### What is being asked
Copy out once more, exactly, the line with "কারিগরি ও মাদরাসার" and all the lines after it, up to the last line of the data.

### Records
———

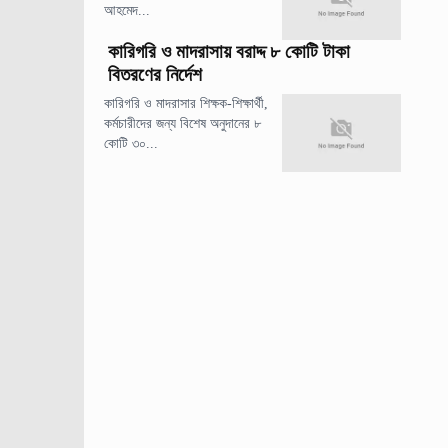
আহমেদ...
কারিগরি ও মাদরাসায় বরাদ্দ ৮ কোটি টাকা
বিতরণের নির্দেশ
কারিগরি ও মাদরাসার শিক্ষক-শিক্ষার্থী,
কর্মচারীদের জন্য বিশেষ অনুদানের ৮
কোটি ৩০...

———

### Solved exercise
কারিগরি ও মাদরাসার শিক্ষক-শিক্ষার্থী,
কর্মচারীদের জন্য বিশেষ অনুদানের ৮
কোটি ৩০...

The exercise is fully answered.